## About this task
None of the images should appear in your copy. Transcribe the data in full.

:: The data ::

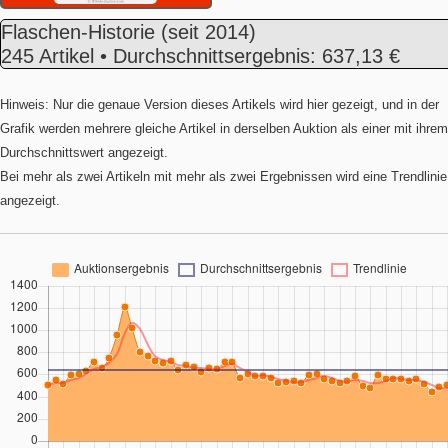
Flaschen-Historie
(seit 2014)
245 Artikel • Durchschnittsergebnis: 637,13 €
Hinweis: Nur die genaue Version dieses Artikels wird hier gezeigt, und in der
Grafik werden mehrere gleiche Artikel in derselben Auktion als einer mit ihrem
Durchschnittswert angezeigt.
Bei mehr als zwei Artikeln mit mehr als zwei Ergebnissen wird eine Trendlinie
angezeigt.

:::

## Answer to this task
Flaschen-Historie
(seit 2014)
245 Artikel • Durchschnittsergebnis: 637,13 €
Hinweis: Nur die genaue Version dieses Artikels wird hier gezeigt, und in der
Grafik werden mehrere gleiche Artikel in derselben Auktion als einer mit ihrem
Durchschnittswert angezeigt.
Bei mehr als zwei Artikeln mit mehr als zwei Ergebnissen wird eine Trendlinie
angezeigt.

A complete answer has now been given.